--- Your assignment ---
Filter the material below down to the lines containing the word "certification".

--- Supplied data ---
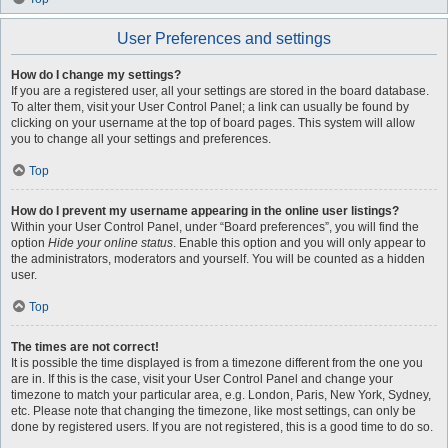
User Preferences and settings
How do I change my settings?
If you are a registered user, all your settings are stored in the board database.
To alter them, visit your User Control Panel; a link can usually be found by
clicking on your username at the top of board pages. This system will allow
you to change all your settings and preferences.
Top
How do I prevent my username appearing in the online user listings?
Within your User Control Panel, under “Board preferences”, you will find the
option
Hide your online status
. Enable this option and you will only appear to
the administrators, moderators and yourself. You will be counted as a hidden
user.
Top
The times are not correct!
It is possible the time displayed is from a timezone different from the one you
are in. If this is the case, visit your User Control Panel and change your
timezone to match your particular area, e.g. London, Paris, New York, Sydney,
etc. Please note that changing the timezone, like most settings, can only be
done by registered users. If you are not registered, this is a good time to do so.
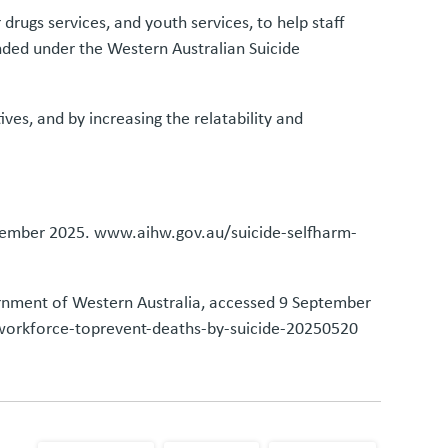
rugs services, and youth services, to help staff
funded under the Western Australian Suicide
ves, and by increasing the relatability and
eptember 2025. www.aihw.gov.au/suicide-selfharm-
ernment of Western Australia, accessed 9 September
rkforce-toprevent-deaths-by-suicide-20250520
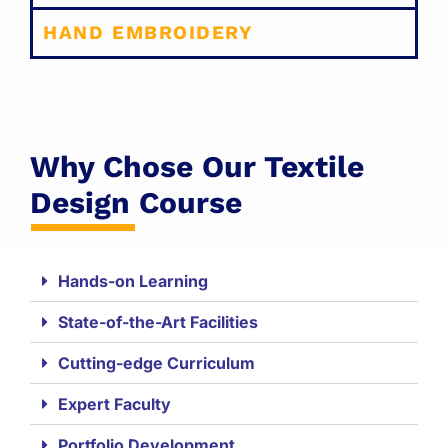
HAND EMBROIDERY
Why Chose Our Textile
Design Course
Hands-on Learning
State-of-the-Art Facilities
Cutting-edge Curriculum
Expert Faculty
Portfolio Development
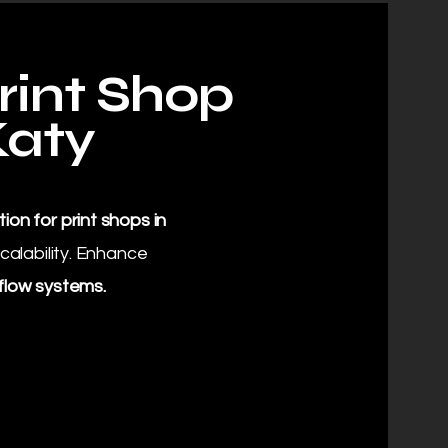
rint Shop
Katy
ion for print shops in
calability. Enhance
flow systems.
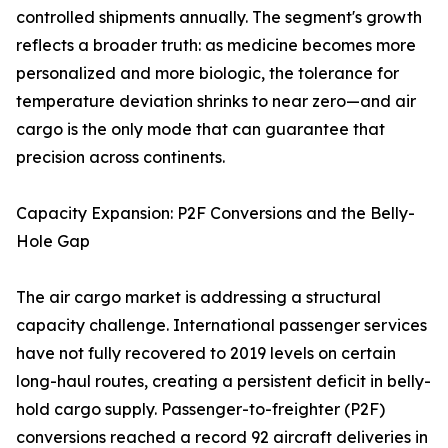
controlled shipments annually. The segment's growth
reflects a broader truth: as medicine becomes more
personalized and more biologic, the tolerance for
temperature deviation shrinks to near zero—and air
cargo is the only mode that can guarantee that
precision across continents.
Capacity Expansion: P2F Conversions and the Belly-
Hole Gap
The air cargo market is addressing a structural
capacity challenge. International passenger services
have not fully recovered to 2019 levels on certain
long-haul routes, creating a persistent deficit in belly-
hold cargo supply. Passenger-to-freighter (P2F)
conversions reached a record 92 aircraft deliveries in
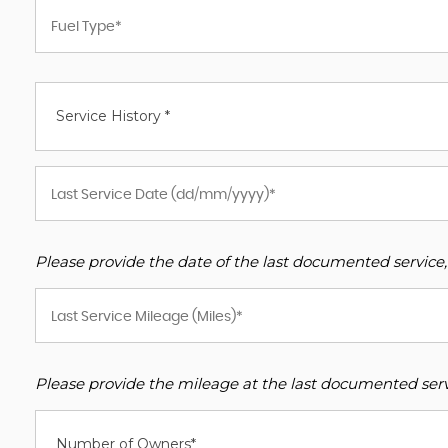
Service History *
Please provide the date of the last documented service,
Please provide the mileage at the last documented servi
Number of Owners*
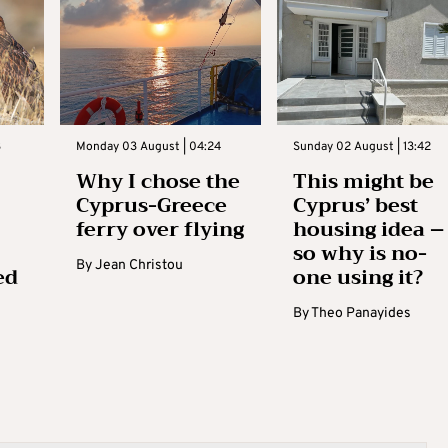
3
Monday 03 August | 04:24
Sunday 02 August | 13:42
Why I chose the
This might be
Cyprus-Greece
Cyprus’ best
ferry over flying
housing idea –
so why is no-
By
Jean Christou
ed
one using it?
By
Theo Panayides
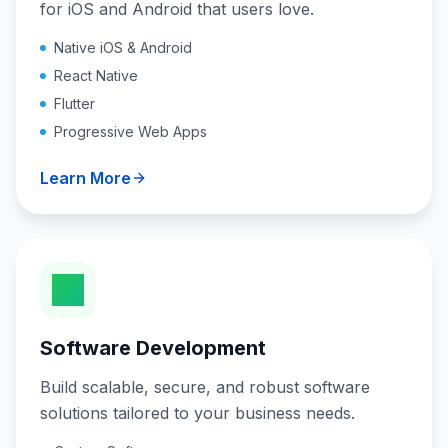
for iOS and Android that users love.
Native iOS & Android
React Native
Flutter
Progressive Web Apps
Learn More
Software Development
Build scalable, secure, and robust software
solutions tailored to your business needs.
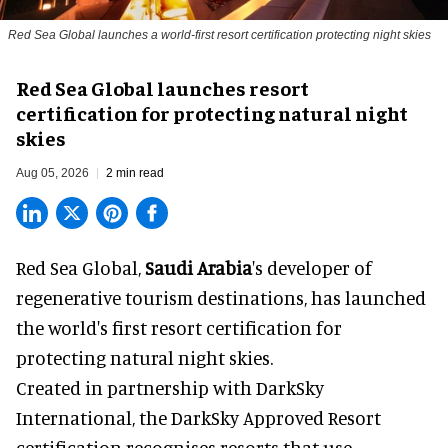
Red Sea Global launches a world-first resort certification protecting night skies
Red Sea Global launches resort
certification for protecting natural night
skies
Aug 05, 2026
2 min read
Red Sea Global,
Saudi Arabia
's developer of
regenerative tourism destinations, has launched
the world's first resort certification for
protecting natural night skies.
Created in partnership with DarkSky
International, the DarkSky Approved Resort
certification recognises resorts that use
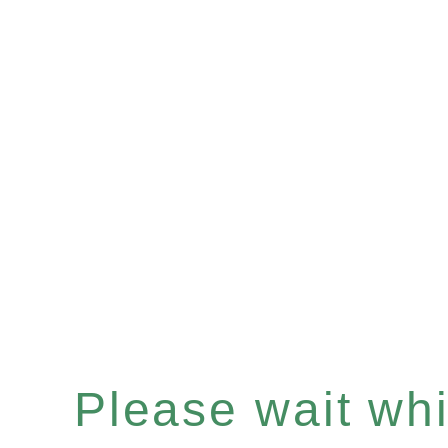
Please wait whil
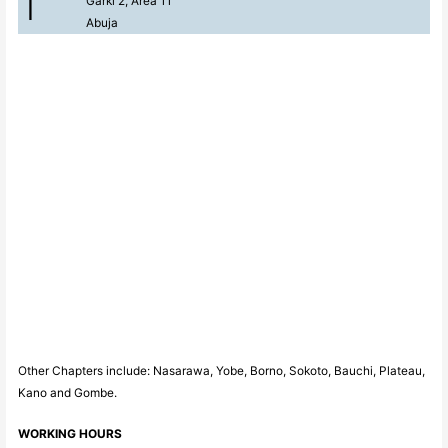
Garki 2, Area 11
Abuja
Other Chapters include: Nasarawa, Yobe, Borno, Sokoto, Bauchi, Plateau,
Kano and Gombe.
WORKING HOURS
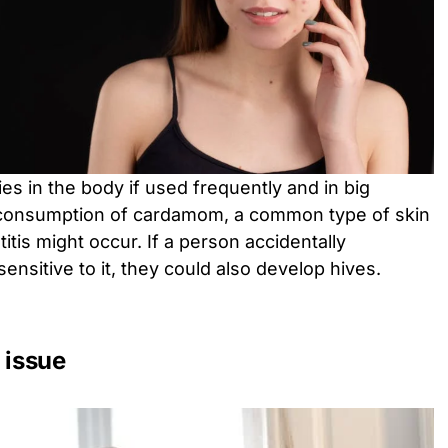
s in the body if used frequently and in big
consumption of cardamom, a common type of skin
itis might occur. If a person accidentally
sitive to it, they could also develop hives.
 issue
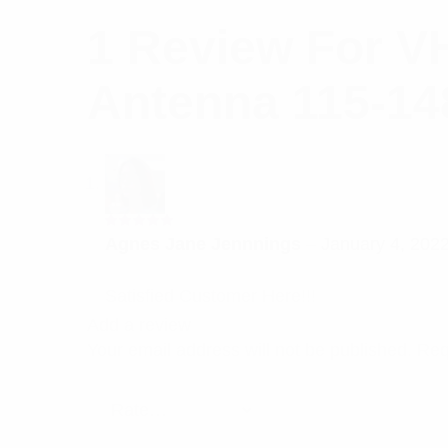
1 Review For
VH
Antenna 115-14
Rated
5
Agnes Jane Jennnings
–
January 4, 202
out of 5
Satisfied Customer Here!!!
Add a review
Your email address will not be published.
Req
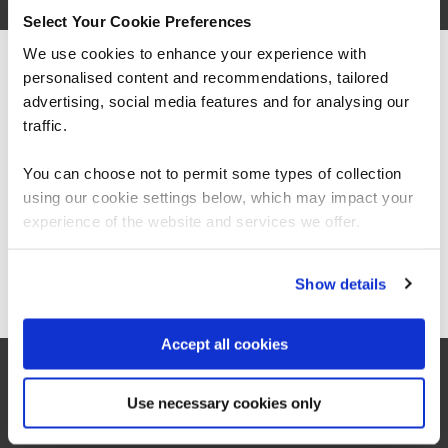
Diploma
Select Your Cookie Preferences
Average salary: £TBC
We use cookies to enhance your experience with
personalised content and recommendations, tailored
We can see you're visiting from the
CORE (TAKE BOTH)
Americas.
advertising, social media features and for analysing our
BCS Practitioner Certificate in Business Analysis Practice
For the most relevant content, switch to our
traffic.
BAP
3 Days
Americas site.
You can choose not to permit some types of collection
using our cookie settings below, which may impact your
Stay on Global site
experience of the website and services we offer.
BCS Practitioner Certificate in Requirements Engineering
RE-2
3 Days
Go to Americas site
Show details
Accept all cookies
Use necessary cookies only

--- Response box ---
Red Sea Global launches a world-first resort certification protecting night skies
certification for protecting natural night
the world's first resort certification for
certification recognises resorts that use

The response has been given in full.